What you will do:
Could you output the listing that follows exactly, without its images?

-- Data supplied follows --

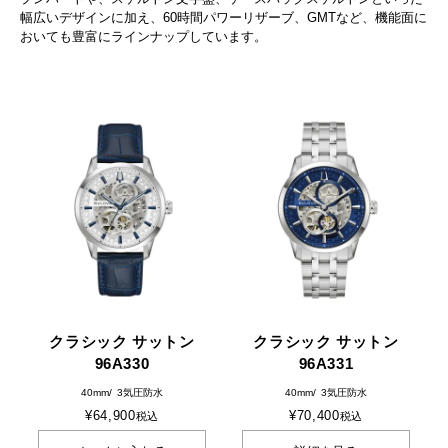
幅広いデザインに加え、60時間パワーリザーブ、GMTなど、機能面に
おいても豊富にラインナップしています。
クラシック サットン
クラシック サットン
96A330
96A331
40mm
3気圧防水
40mm
3気圧防水
¥
64,900
¥
70,400
税込
税込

-- Data supplied concluded --

Exercise output:
幅広いデザインに加え、60時間パワーリザーブ、GMTなど、機能面に
おいても豊富にラインナップしています。
クラシック サットン
クラシック サットン
96A330
96A331
40mm
3気圧防水
40mm
3気圧防水
¥
64,900
¥
70,400
税込
税込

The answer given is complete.